RIEZLERN, Austria — To do my thing when heading for the Big White, like any T-Bar-fly ready to sizzle down a thousand feet of vertical, I take snow seriously and am careful. Plenty careful.
I chanced upon a new ski heaven, a winter valley that's waiting to be tested by Stateside ski freaks.
My reverie resort is called Kleinwalstertal, a name some folks can't pronounce in one breath. To get to Kleinwalstertal, which is part and parcel of Austria, you don't come to Austria because from this country you cannot get to Kleinwalstertal.
What you do is go to Germany, to the town of Oberstdorf. From there winds one road across the border into Austria. The reason for having to go all around the mulberry bush is that Kleinwalstertal is shut off from the rest of Austria by a U-shaped wall of impassable mountains and ridges.
For people who want to go through the fun and fuss of getting to Kleinwalstertal, which is about 110 miles west of Munich in the Bavarian Alps, the fuss is less than it seems and the fun is much more than it promises. The tourist office here says that snow is guaranteed from the end of November to about the middle or end of April.
There are 30 ski lifts and chairlifts, two mountain aerial cable cars, eight ski schools and even a ski-bob school with its own run for ski-bobbers.
Other apres-ski features include skating rinks, tobogganing, sledding, bowling, curling, winter camping, indoor swimming pools, saunas, bars, discotheques, dancing, nightclubs, a gambling casino, movies, a theater, a Walstertal folklore museum and a vast network of cleared paths for cross-country buffs or snow-hikers.
The woods give you a zestful feeling that the whole planet Earth belongs to you. But mere words like these won't do. So let description rest there.
However impressive your foray into the interior may be, the snow-show is still Kleinwalstertal. Make no bones about that. It comprises four towns that run together like linked sausages: Riezlern the capital (altitude, 3,666 feet), Hirschegg (3,860 feet), Mittelberg (4,060 feet) and Baad (4,167 feet). They boast a native population of 4,000, all of whom in one way or another work at jobs to make your ski stay a great one, and collectively, the quartet of villages provides 9,000 beds in 75 hotels, inns and boarding houses, plus 500 other accommodations in private homes.
Riezlern, the largest of the four, is a working town, not a Disneyland stage set. In the wide, basin-shaped valley, it is the center point for the best skiing. The 16-minute cable-car ride takes you to the Kanzelwand's end-station, 6,666 feet up (where some folks sun themselves on the terrace or gobble up a scenic meal), from which point you can move on to several skiing grounds with one of three lifts.
Access to Ski Grounds
If continuous descents rev up your spirits, there is a four-miler with 2,000-foot verticals from which you can yo-yo your way back to the village.
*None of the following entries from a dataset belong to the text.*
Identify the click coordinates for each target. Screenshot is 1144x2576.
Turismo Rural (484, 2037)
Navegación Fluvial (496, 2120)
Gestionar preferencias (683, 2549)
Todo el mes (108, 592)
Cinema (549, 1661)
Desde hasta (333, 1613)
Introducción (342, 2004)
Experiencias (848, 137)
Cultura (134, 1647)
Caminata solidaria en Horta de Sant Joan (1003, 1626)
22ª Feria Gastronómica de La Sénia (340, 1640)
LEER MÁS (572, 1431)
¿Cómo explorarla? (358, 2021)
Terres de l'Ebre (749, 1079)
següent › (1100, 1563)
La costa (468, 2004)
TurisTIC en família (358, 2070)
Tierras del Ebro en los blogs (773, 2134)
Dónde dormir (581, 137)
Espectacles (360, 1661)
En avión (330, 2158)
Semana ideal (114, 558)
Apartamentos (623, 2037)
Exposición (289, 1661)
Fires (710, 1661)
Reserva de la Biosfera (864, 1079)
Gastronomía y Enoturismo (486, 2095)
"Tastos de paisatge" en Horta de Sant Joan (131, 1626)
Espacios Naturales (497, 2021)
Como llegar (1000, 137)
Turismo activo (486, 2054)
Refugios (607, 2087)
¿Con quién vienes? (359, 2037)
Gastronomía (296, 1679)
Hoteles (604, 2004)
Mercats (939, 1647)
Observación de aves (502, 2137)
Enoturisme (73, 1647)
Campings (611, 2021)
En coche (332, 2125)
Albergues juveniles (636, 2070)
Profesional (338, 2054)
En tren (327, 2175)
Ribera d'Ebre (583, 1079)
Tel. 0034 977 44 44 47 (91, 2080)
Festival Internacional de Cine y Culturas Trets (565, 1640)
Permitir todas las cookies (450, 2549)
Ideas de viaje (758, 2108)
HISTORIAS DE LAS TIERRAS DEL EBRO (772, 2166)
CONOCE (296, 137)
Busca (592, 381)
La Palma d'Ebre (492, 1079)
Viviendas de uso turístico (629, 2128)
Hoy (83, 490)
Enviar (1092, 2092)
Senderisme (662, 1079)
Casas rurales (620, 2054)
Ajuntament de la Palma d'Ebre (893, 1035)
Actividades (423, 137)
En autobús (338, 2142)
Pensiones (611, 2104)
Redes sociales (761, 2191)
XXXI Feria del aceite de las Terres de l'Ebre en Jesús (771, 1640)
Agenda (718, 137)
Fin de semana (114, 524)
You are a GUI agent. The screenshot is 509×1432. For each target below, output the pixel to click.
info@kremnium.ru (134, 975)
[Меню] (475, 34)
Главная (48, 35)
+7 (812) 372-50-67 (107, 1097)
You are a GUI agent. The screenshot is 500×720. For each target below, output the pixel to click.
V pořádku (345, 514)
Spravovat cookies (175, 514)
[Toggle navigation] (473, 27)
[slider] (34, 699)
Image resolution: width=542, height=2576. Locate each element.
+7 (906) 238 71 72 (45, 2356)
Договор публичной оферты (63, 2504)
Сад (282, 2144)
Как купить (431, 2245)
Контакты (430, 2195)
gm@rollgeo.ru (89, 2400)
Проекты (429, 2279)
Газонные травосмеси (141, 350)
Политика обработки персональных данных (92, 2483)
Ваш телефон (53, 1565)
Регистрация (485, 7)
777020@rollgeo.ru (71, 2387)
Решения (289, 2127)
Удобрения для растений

Hirschegg, in the middle of the valley, is preferred by many skiers because it provides access to the large skiing grounds of the Schwarzwassertal. Networked with chairlifts and T-bars, this part of Kleinwalstertal will keep you skiing all day if you want. Lift lines are generally small. Except for the open slopes above the tree line, the runs are laid out on trails that nip through pine forests. Altogether, Hirschegg commands 40 miles of groomed downhills.
With high chalk mountains surrounding it, Mittelberg--pegged as the loveliest of the towns--has several miles of elegantly prepared slopes for high-speed cruising. Mittelberg is definitely intermediate skiing where even a cautious snow plower can track the mountain while drinking in what may be K's most spectacular view.
As the highest of the villages, Baad is the southernmost point of the valley. It almost seems like the end of the world. Baad has only one ski lift that takes you to two lackluster runs that would not petrify even the most shaky of novices, so this is the place for the scaredy-cats.
In Kleinwalstertal you won't meet any of the VIP celeb set because the prices are low, but you will find everything a snow-freak needs. There's even the world's only drinks bar made out of ice and snow.
A Bright Idea
More than 20 years ago Gyula Varga, a waiter in a cafe at the base of the Parsenn lift, had the bright idea of using a shovel on a mound of snow and sculpturing it into an eisbar (ice-bar). Varga keeps his bottles properly cooled in rectangular niches he has carved into a snow wall that is bedecked with flags from many nations and that faces a long frozen bar that has been leveled into an elongated flat plateau.
Only the bar stools are not made from snowflakes. And naturally, all drinks come with ice cubes on request.
Like everything else in Kleinwalstertal, Varga's outdoor Jack Frost saloon is designed to keep you in good spirits. There's snowplace like it.